- Assignment -
Lines with the word "para" in them must be copied from the records below.

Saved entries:
□ □ □ □
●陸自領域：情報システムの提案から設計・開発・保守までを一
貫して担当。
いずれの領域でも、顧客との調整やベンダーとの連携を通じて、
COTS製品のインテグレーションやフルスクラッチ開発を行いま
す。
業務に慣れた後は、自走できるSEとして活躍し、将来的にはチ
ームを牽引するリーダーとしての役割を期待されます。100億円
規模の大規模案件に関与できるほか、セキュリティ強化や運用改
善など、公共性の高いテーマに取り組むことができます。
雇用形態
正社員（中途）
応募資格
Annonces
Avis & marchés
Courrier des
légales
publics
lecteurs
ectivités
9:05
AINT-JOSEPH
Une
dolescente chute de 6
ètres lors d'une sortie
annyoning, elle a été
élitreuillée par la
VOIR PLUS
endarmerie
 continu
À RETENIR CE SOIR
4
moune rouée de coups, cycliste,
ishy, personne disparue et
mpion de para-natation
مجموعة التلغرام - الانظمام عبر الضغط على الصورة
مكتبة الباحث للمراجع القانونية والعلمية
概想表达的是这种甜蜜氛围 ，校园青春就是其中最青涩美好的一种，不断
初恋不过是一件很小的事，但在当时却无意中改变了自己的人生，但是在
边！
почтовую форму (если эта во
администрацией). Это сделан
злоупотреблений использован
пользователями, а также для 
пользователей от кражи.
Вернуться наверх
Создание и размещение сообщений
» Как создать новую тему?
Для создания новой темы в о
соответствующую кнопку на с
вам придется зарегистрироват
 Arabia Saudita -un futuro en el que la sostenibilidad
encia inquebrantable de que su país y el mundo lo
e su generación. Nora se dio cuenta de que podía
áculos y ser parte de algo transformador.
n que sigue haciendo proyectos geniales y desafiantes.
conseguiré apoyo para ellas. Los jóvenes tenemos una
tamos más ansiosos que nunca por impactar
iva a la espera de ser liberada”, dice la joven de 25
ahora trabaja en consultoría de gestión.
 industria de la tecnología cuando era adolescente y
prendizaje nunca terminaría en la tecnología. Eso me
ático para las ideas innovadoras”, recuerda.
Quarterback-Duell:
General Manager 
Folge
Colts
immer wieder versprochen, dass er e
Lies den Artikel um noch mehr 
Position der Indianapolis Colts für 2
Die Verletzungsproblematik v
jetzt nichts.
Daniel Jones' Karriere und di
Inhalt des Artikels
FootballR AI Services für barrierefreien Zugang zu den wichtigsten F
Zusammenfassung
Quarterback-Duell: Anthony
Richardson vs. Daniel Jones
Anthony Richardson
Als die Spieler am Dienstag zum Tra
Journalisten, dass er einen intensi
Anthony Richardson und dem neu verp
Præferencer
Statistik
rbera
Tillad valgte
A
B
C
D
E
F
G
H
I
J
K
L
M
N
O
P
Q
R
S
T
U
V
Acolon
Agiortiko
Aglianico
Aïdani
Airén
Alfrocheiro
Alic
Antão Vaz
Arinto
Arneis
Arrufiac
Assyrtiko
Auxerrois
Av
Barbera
□ □ □ □
- Written reply -
mpion de para-natation
conseguiré apoyo para ellas. Los jóvenes tenemos una
ático para las ideas innovadoras”, recuerda.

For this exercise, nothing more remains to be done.